> **WHAT YOU WILL DO**:
Please reproduce the entries exactly as they appear below, but not the pictures.

━━━ DATA EXTRACTS

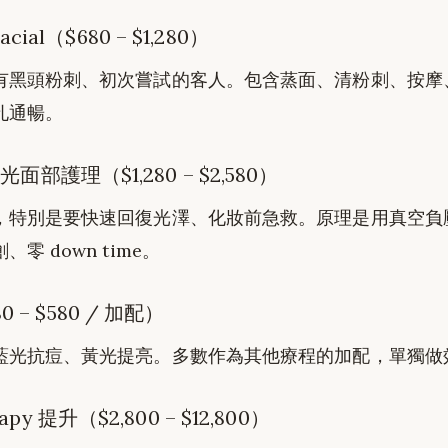
al（$680 – $1,280）
有黑頭粉刺、初次嘗試的客人。包含蒸面、清粉刺、按摩
孔通暢。
 水光面部護理（$1,280 – $2,580）
，特別是要快速回復光澤、化妝前急救。原理是用真空負
零 down time。
0 – $580 / 加配）
藍光抗痘、黃光提亮。多數作為其他療程的加配，單獨做
rapy 提升（$2,800 – $12,800）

━━━━━━

> **EXERCISE OUTPUT**:
al（$680 – $1,280）
有黑頭粉刺、初次嘗試的客人。包含蒸面、清粉刺、按摩
孔通暢。
 水光面部護理（$1,280 – $2,580）
，特別是要快速回復光澤、化妝前急救。原理是用真空負
零 down time。
0 – $580 / 加配）
藍光抗痘、黃光提亮。多數作為其他療程的加配，單獨做
rapy 提升（$2,800 – $12,800）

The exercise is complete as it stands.